= Aim of the task =
Set out exactly, line by line, the stretch of data below that begins at the line containing "You are a GUI" and ends at the line containing "[tabpanel] (376, 884)", with both ends kept.

= Stored data entries =
Segment Open

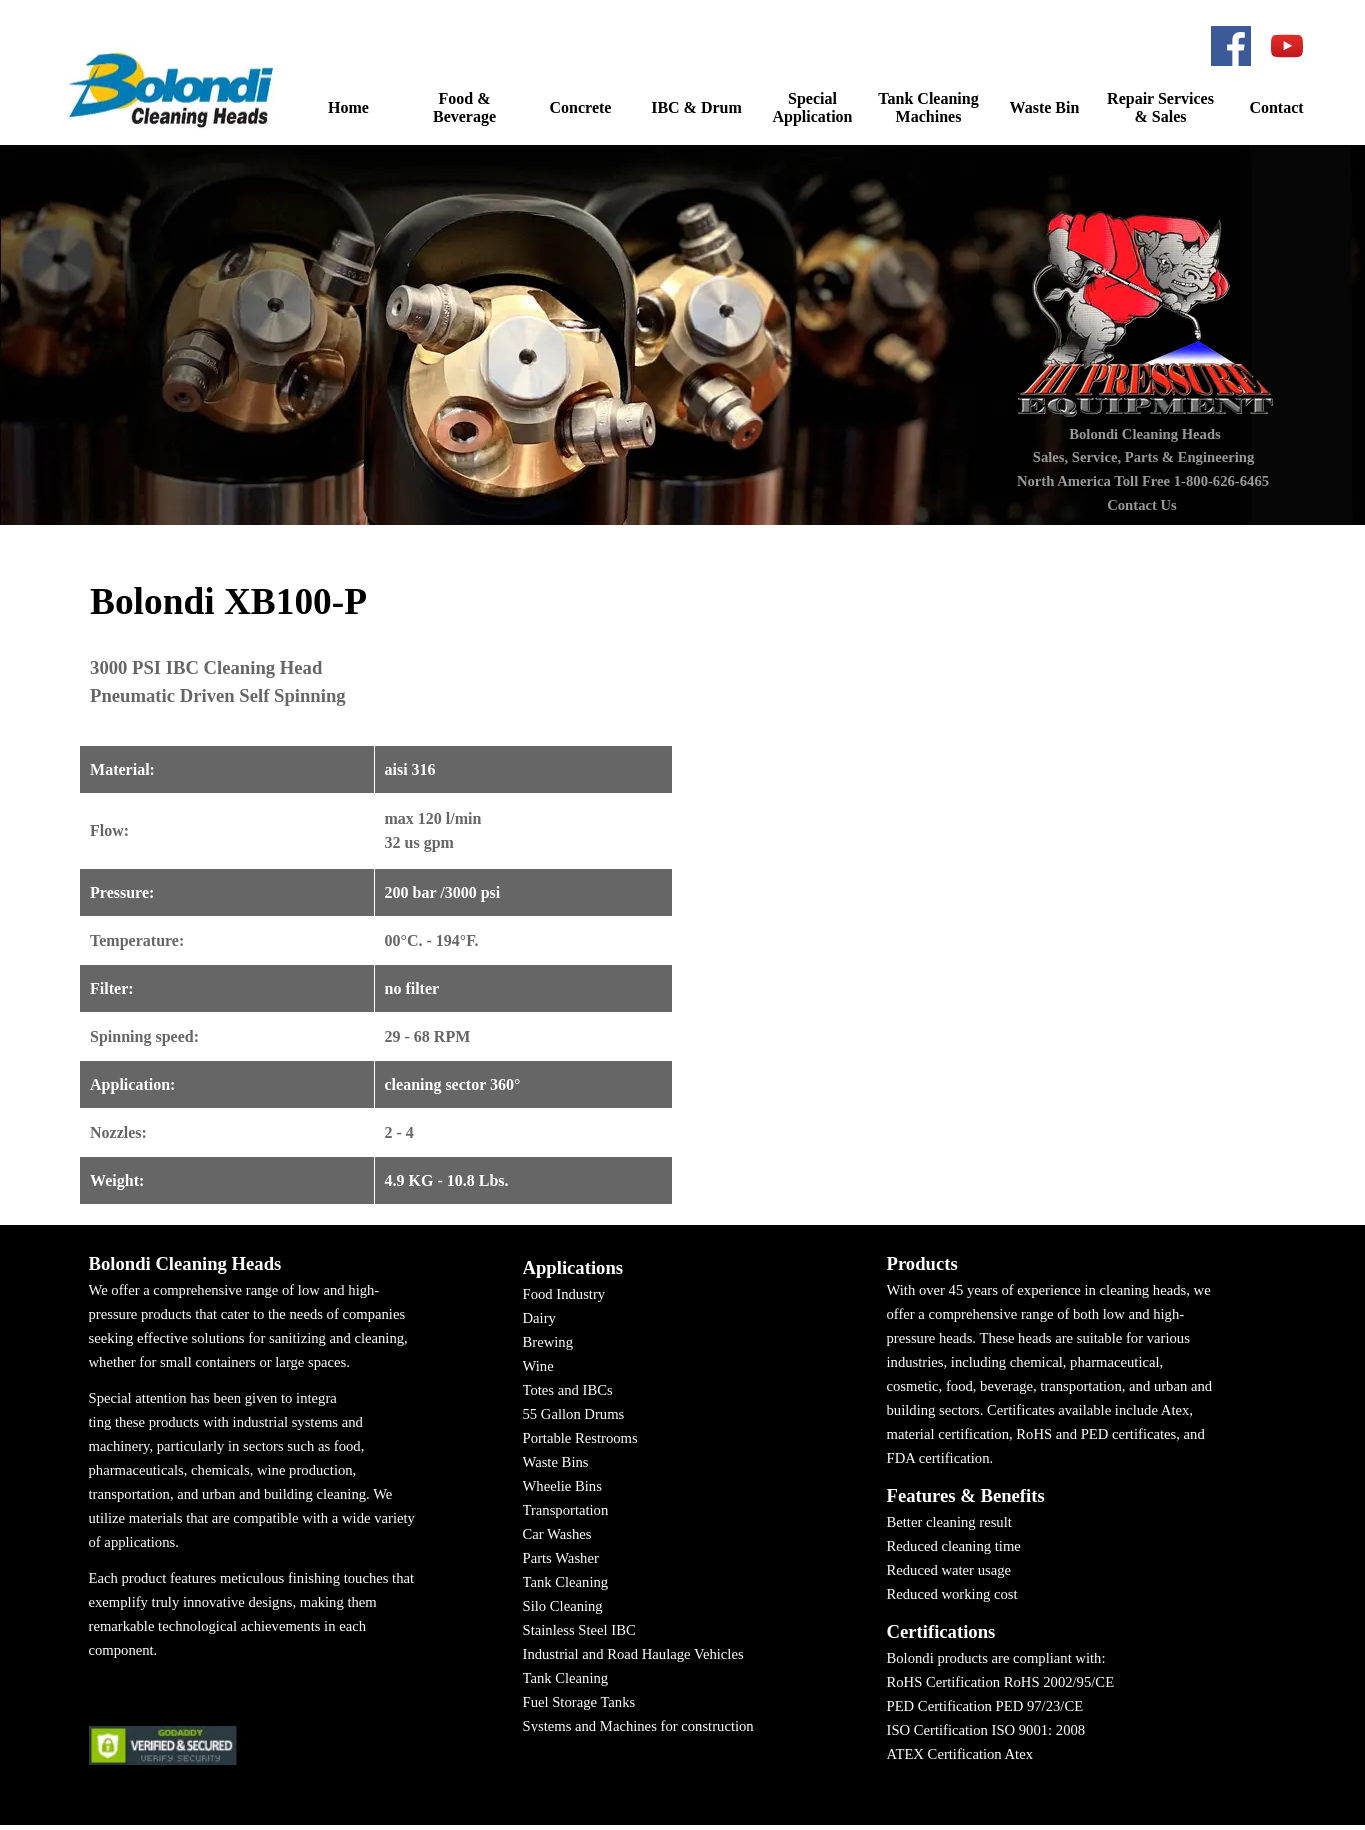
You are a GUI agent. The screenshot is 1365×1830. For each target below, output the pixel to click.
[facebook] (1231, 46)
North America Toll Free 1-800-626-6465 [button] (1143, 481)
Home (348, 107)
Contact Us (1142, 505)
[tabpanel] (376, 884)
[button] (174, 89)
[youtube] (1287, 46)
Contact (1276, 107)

Segment Closed
Segment Open

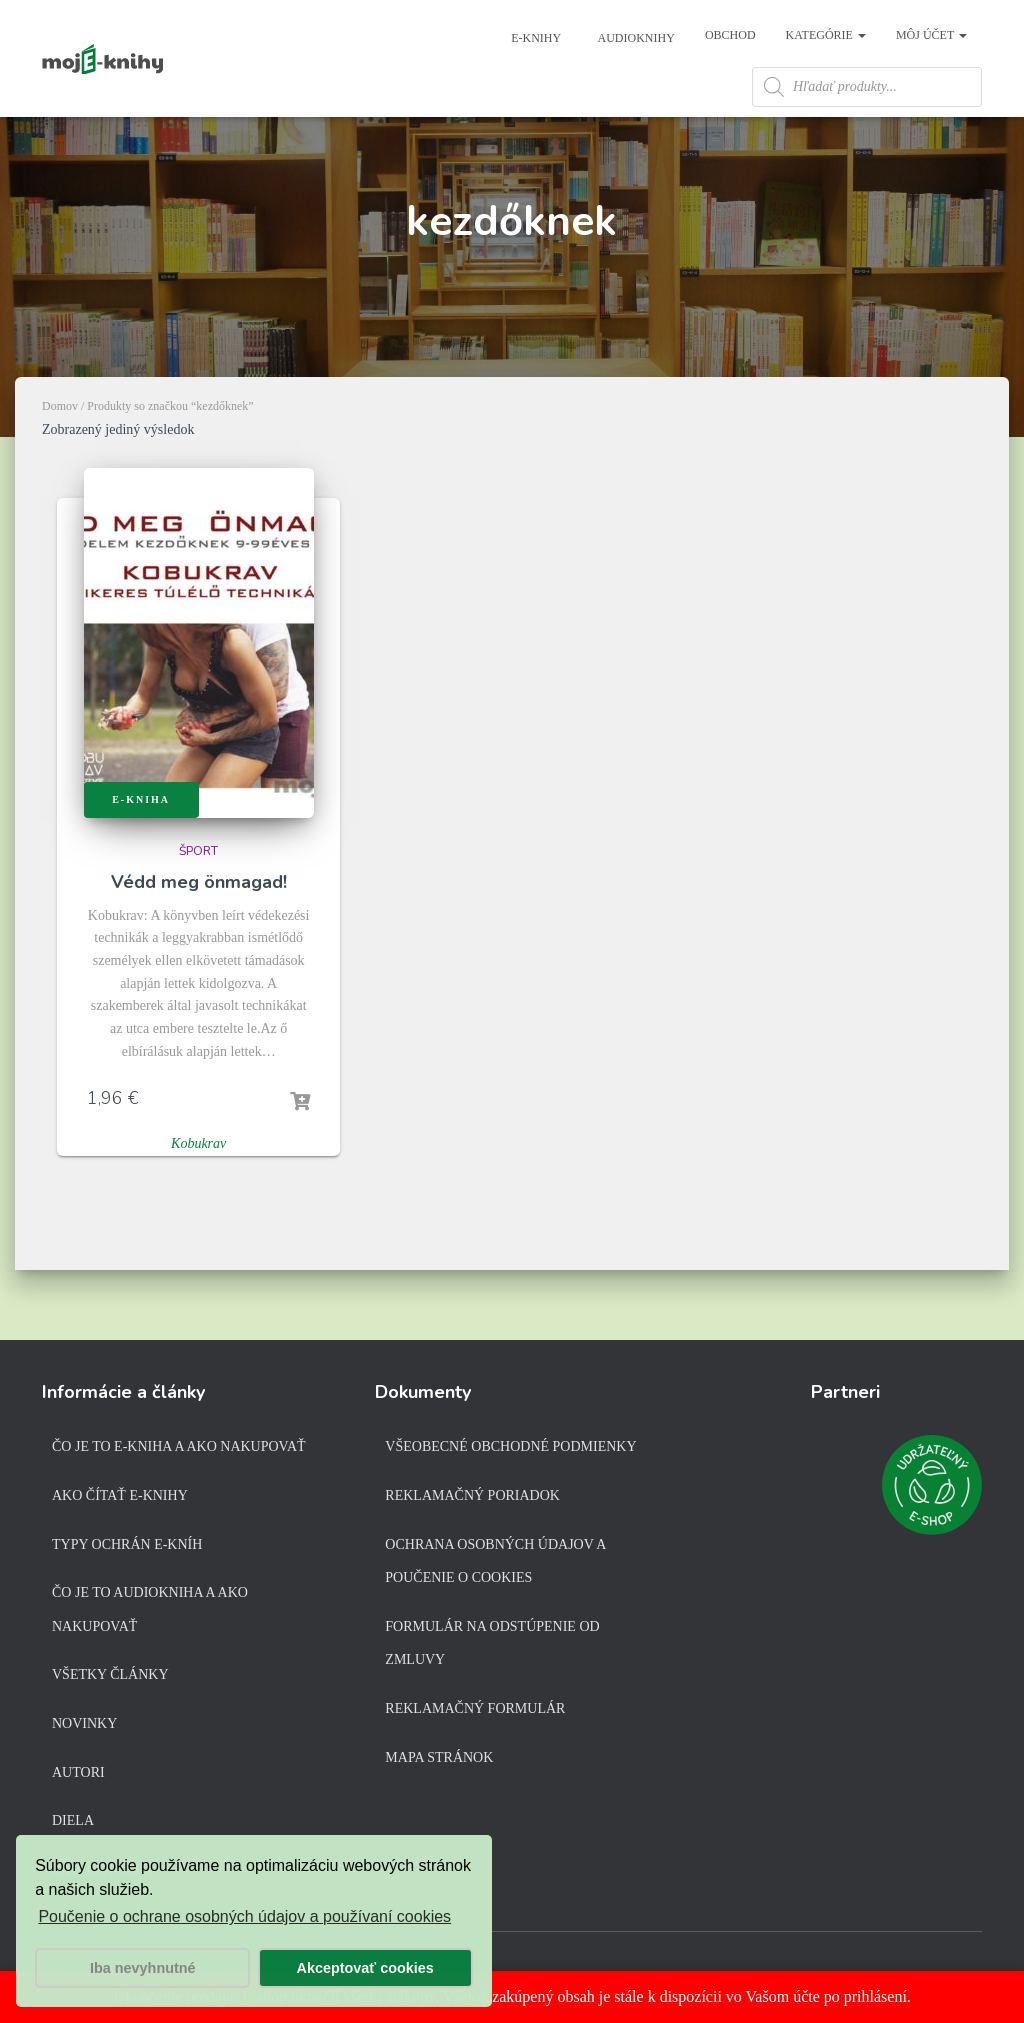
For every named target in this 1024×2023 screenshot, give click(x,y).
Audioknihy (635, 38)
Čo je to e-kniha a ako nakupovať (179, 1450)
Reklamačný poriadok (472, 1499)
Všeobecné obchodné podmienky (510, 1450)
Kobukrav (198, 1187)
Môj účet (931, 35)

Segment Closed

= Your response =
You are a GUI agent. The screenshot is 1365×1830. For each target below, output the pixel to click.
[facebook] (1231, 46)
North America Toll Free 1-800-626-6465 [button] (1143, 481)
Home (348, 107)
Contact Us (1142, 505)
[tabpanel] (376, 884)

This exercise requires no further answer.